Thursday, November 26, 2009

Gobekli Tepe

Was reading about ‘Gobekli Tepe’ the other day. Liked it so much that I put up a link on my FB page. First time I did that, and liked the way FB picked up the link and displayed a short summary too. Gobekli tepe is a paleolithic site, and is the earliest sing of human architecture and planned building known to us. The various structures have been interpreted as some sort of temples or places of ancestor worship. They date to c.10000 BC, well before we had assumed humans capable of building large common structures, and even predating the advent of farming, which is assumed to have started at a large scale some 2000 years later. It was always assumed that only after agriculture was well established and a surplus food supply assured did the population expand and people were free enough to venture into other fields, such as pottery, art, architecture etc. in short, the cultural evolution was supposed to have started after the Great Agricultural revolution. But here we see signs of culture predating farming by a couple of thousand years! There are a number of round structures made of stone and covered with lime. In these round rooms, there are free standing monoliths that some archaeologists interpret as ancestors/proto-gods. These are huge structures, some weighing many tons and have been carried here on top of this hill from some distance, in an age where the wheel was yet to be discovered.

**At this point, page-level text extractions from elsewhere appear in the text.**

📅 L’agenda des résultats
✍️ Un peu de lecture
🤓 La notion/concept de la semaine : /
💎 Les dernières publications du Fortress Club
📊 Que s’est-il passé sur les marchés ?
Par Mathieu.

Though a desert today, the area was lush and well irrigated 12000 years ago. What I find most interesting is that there is good evidence that wheat and grains were first cultivated in this area. some strains of wild wheat in the surrounding hills are genetic ancestors of the oldest known cultivated strains. This makes Gobekli the probable site of man’s first foray into settled agricultural life. And these people, for unknown reasons, built this astonishing structure. There are signs that some sacrifices were carried out here. Then, mysteriously, around 8000BC, the site was deliberately buried under rubble.

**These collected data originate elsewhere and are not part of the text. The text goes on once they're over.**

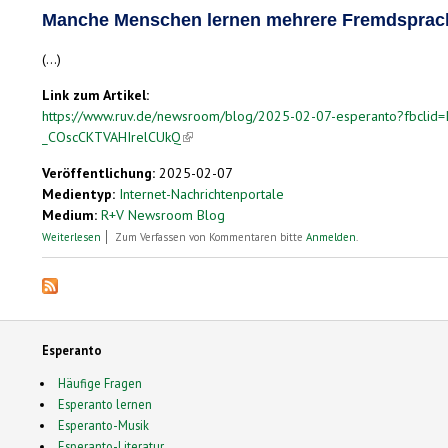
Manche Menschen lernen mehrere Fremdsprachen,
(...)
Link zum Artikel:
https://www.ruv.de/newsroom/blog/2025-02-07-esperanto?fbc
_COscCKTVAHIrelCUkQ
(link is external)
Veröffentlichung:
2025-02-07
Medientyp:
Internet-Nachrichtenportale
Medium:
R+V Newsroom Blog
über Mi parolas Esperanton - kaj vi?
Weiterlesen
Zum Verfassen von Kommentaren bitte
Anmelden
.
Esperanto
Häufige Fragen
Esperanto lernen
Esperanto-Musik
Esperanto-Literatur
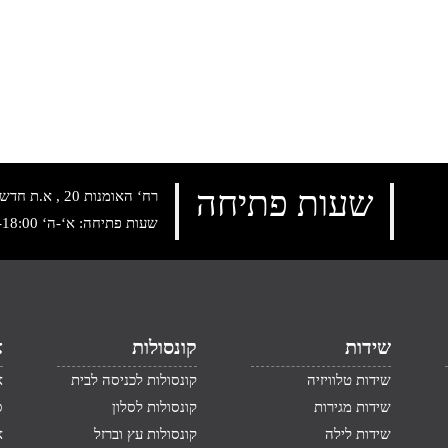
שעות פתיחה
רח‘ האומנות 20 , א.ת חדש נתניה, טלפון:
שעות פתיחה: א‘-ה‘ 10:00-18:00 , שישי: 9:00-14:00
שידות
קונסולות
א
שידות טלוויזיה
קונסולות לכניסה לבית
א
שידות מגירות
קונסולות לסלון
ס
שידות לילה
קונסולות עץ וברזל
א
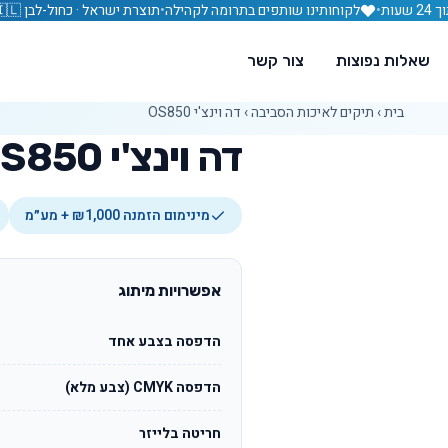
עות
•
לקוחותינו שותפים בתרומה לקהילה
•
תוצרת ישראל · כחול-לבן 🇮🇱
שאלות נפוצות
צור קשר
בית
›
תיקים לאיכות הסביבה
›
דה וינצ'י OS850
דה וינצ'י OS850
מינימום הזמנה ₪1,000 + מע״מ
אפשרויות מיתוג
הדפסה בצבע אחד
הדפסה CMYK (צבע מלא)
חריטה בלייזר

Interested as I’ve always been in archaeology, two things make Gobekli Tepe all the more fascinating. First, it is the precursor of the Sumerian civilization, and the unknown, unnamed ancestor figures on this hilltop temple fit in so well with the Sumerian myth that agriculture was brought down to man from the hills by unnamed Gods who existed before the Sumerian pantheon came into being. What a bewitching idea, tying up these two disparate threads into one beautiful progression!

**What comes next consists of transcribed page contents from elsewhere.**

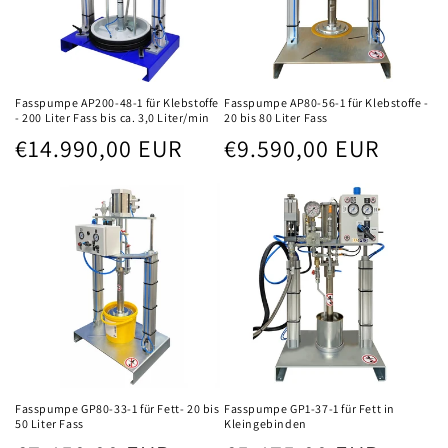
Fasspumpe AP200-48-1 für Klebstoffe
Fasspumpe AP80-56-1 für Klebstoffe -
- 200 Liter Fass bis ca. 3,0 Liter/min
20 bis 80 Liter Fass
Normaler
Normaler
€14.990,00 EUR
€9.590,00 EUR
Preis
Preis
Fasspumpe GP80-33-1 für Fett- 20 bis
Fasspumpe GP1-37-1 für Fett in
50 Liter Fass
Kleingebinden
Normaler
Normaler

The other idea is that this is the site of the proverbial Eden; that the Bible carries a record of folk memory going back to the time when man moved from the relaxed, easy lifestyle of the hunter-gatherer to the more rigorous life of the farmer. The story of Adam and Eve’s leisurely life in the garden and their subsequent exile to work the earth to bring forth food resembles very closely man’s move towards an agrarian lifestyle.
And both these fascinating (to me) stories are linked to one patch of earth; ancient, mysterious, massive, awe inspiring, harking back to the dawn of man.